---------- RECORD EXCERPTS ----------

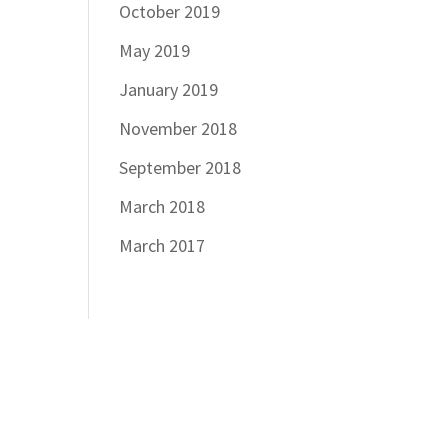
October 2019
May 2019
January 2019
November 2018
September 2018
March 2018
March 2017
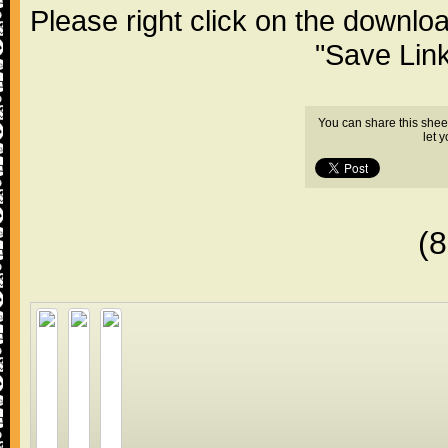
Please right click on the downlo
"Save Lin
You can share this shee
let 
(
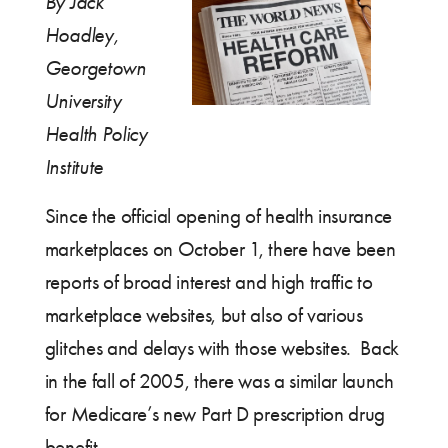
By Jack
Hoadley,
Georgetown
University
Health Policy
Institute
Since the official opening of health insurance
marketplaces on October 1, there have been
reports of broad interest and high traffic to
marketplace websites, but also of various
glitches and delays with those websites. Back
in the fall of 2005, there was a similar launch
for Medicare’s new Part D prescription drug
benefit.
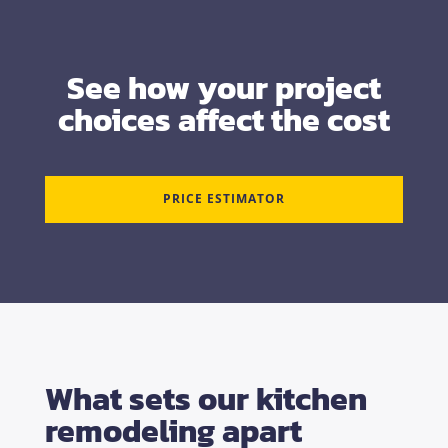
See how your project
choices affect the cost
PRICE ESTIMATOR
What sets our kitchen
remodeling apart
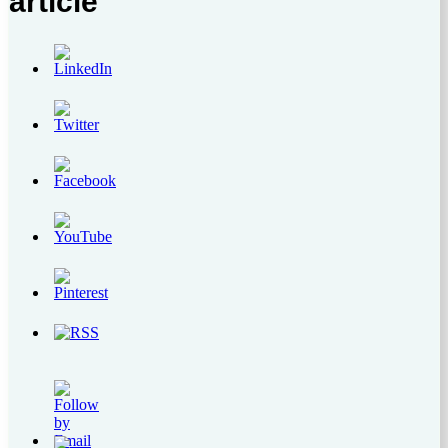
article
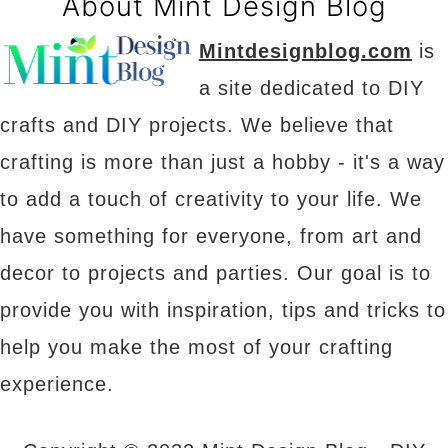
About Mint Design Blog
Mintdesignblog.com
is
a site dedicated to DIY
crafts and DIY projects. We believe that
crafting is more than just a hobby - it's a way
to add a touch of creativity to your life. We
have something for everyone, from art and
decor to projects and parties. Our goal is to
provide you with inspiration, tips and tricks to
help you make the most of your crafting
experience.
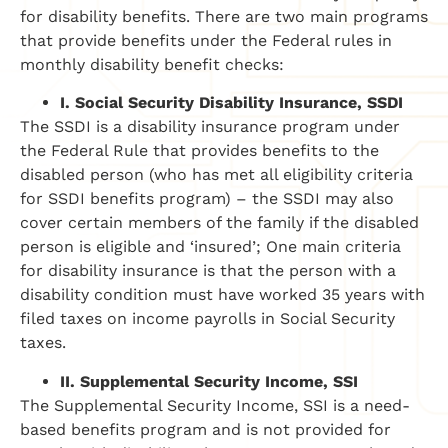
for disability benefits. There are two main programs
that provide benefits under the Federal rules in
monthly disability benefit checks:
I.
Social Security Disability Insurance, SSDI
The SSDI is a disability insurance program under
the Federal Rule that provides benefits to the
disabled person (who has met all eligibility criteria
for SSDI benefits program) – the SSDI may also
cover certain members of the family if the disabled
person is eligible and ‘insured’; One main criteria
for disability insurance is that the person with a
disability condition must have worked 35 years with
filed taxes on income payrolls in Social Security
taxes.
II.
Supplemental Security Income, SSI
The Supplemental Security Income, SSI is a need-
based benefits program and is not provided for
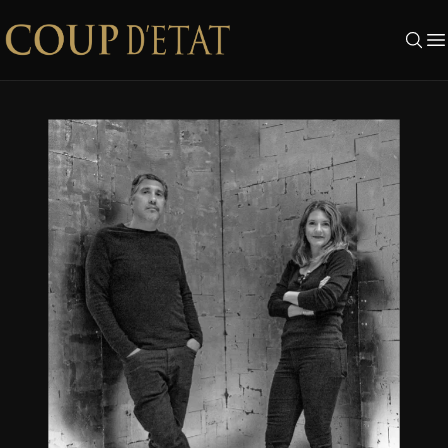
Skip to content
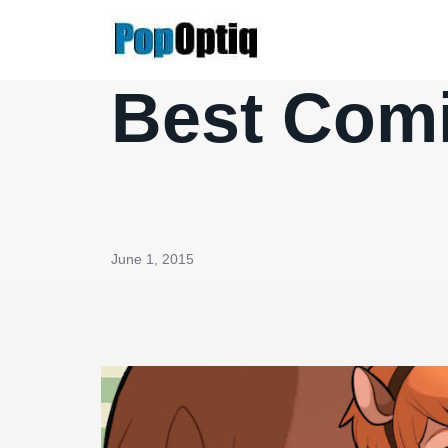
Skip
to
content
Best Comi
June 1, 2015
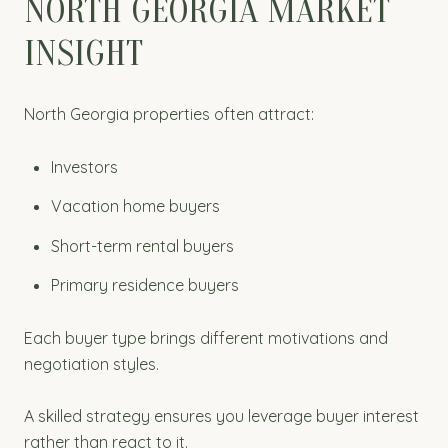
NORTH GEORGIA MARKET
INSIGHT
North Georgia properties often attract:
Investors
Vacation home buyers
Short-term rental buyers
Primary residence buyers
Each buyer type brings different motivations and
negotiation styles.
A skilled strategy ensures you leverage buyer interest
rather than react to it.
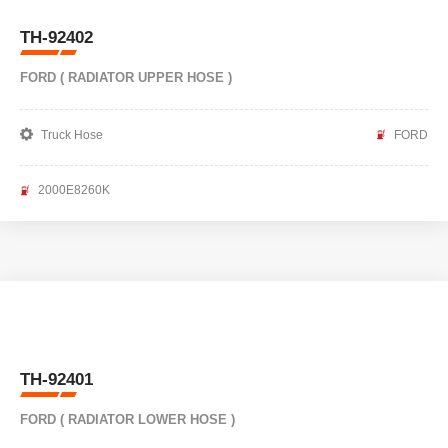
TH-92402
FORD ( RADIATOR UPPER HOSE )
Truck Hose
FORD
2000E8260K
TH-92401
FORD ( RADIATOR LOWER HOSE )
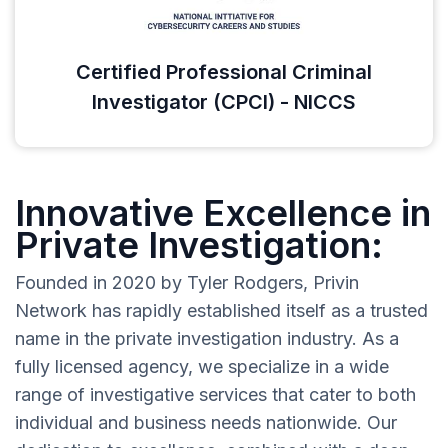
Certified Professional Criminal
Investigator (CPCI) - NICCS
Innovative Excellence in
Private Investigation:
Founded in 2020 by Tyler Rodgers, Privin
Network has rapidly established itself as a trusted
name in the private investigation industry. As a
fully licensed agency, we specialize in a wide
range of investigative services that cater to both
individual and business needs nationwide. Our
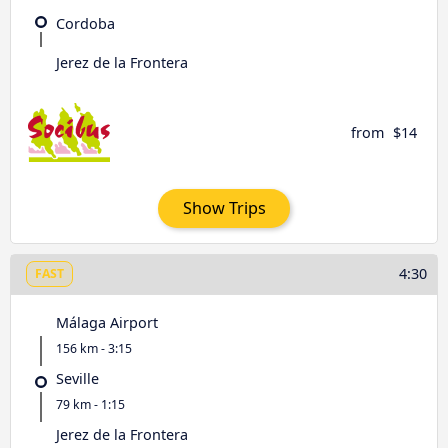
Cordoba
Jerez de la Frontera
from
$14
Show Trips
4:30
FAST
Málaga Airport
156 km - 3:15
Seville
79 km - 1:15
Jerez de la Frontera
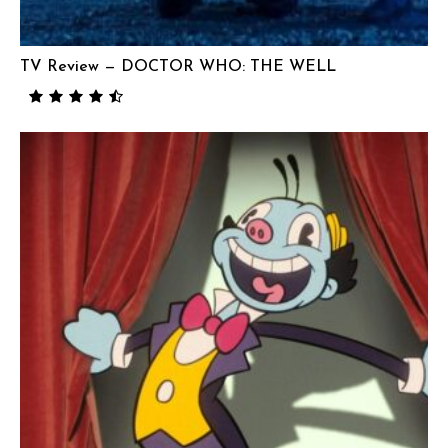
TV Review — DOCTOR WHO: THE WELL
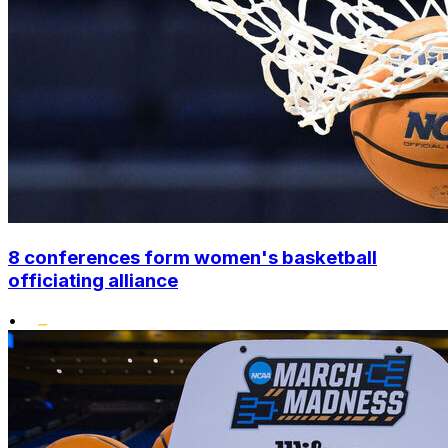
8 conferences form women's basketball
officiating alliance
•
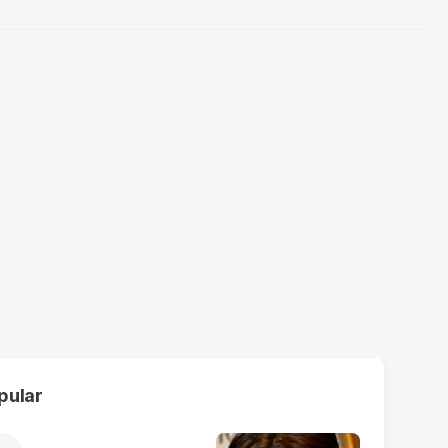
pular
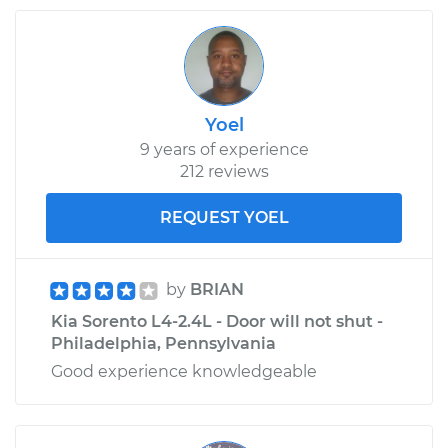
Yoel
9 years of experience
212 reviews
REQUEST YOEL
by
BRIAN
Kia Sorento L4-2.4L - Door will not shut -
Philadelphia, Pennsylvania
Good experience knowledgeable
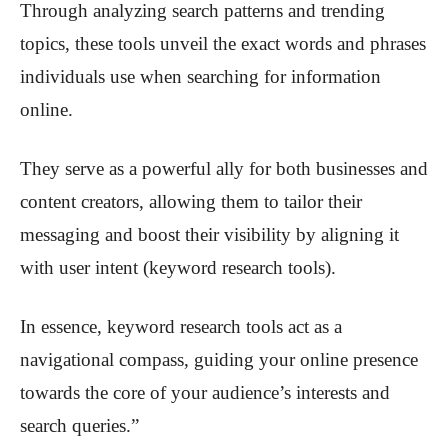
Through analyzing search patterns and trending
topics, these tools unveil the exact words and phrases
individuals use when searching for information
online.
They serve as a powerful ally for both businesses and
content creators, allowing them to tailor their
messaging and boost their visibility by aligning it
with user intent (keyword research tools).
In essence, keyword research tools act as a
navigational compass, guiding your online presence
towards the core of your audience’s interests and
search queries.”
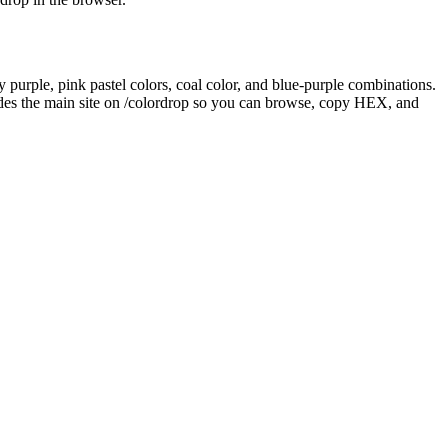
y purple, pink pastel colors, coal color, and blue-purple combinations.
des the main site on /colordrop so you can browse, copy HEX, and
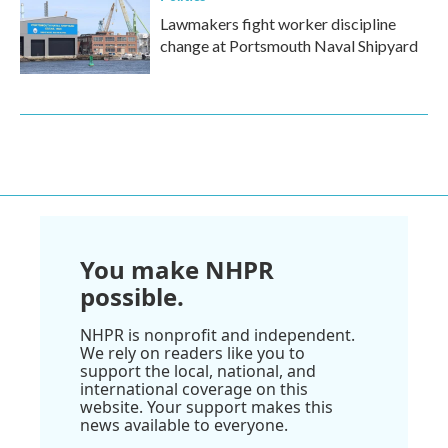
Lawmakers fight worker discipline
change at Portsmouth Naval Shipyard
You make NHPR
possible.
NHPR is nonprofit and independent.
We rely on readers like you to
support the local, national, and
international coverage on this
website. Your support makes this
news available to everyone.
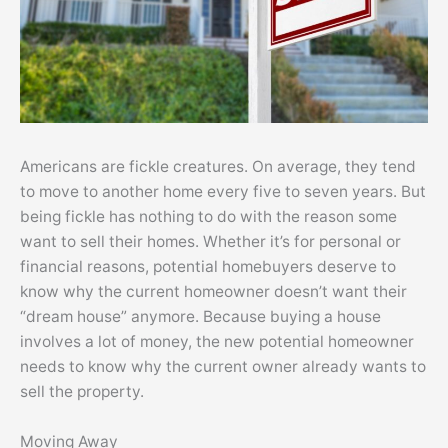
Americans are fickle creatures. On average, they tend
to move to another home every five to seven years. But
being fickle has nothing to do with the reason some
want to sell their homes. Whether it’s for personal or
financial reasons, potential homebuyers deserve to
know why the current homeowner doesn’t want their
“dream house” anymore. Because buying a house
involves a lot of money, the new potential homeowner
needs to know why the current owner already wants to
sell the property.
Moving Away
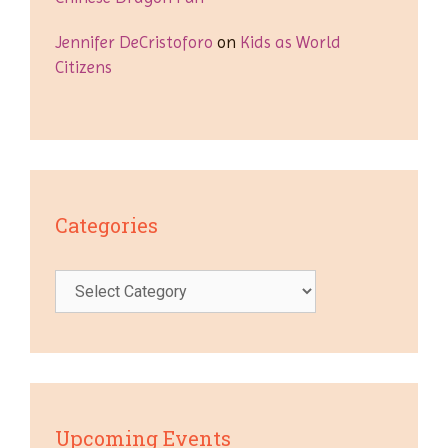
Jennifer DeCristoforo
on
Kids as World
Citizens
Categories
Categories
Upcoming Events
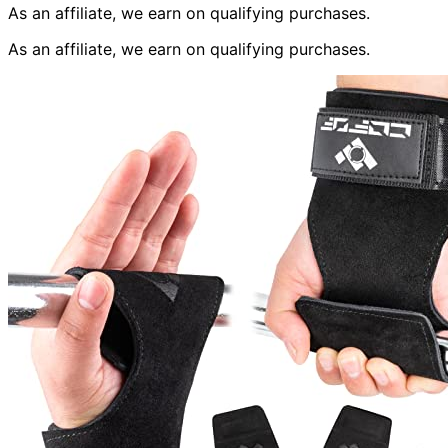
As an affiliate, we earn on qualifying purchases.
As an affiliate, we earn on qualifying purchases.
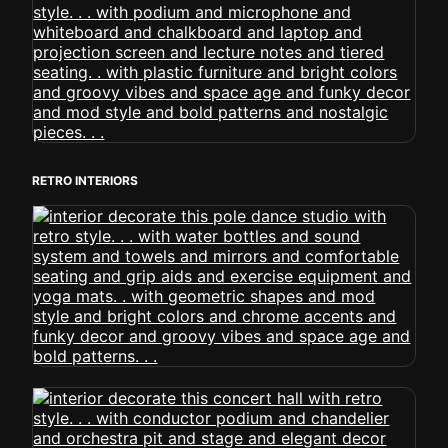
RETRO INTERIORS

----------

#### REQUIREMENT:
Up to and including the line containing "Since the official", quote each line of the entries above from the very first, please, exactly and without images.

#### REPLY:
October 2019
May 2019
January 2019
November 2018
September 2018
March 2018
March 2017
Please right click on the downlo
"Save Lin
You can share this shee
let 
(
By Jack
Hoadley,
Georgetown
University
Health Policy
Institute
Since the official opening of health insurance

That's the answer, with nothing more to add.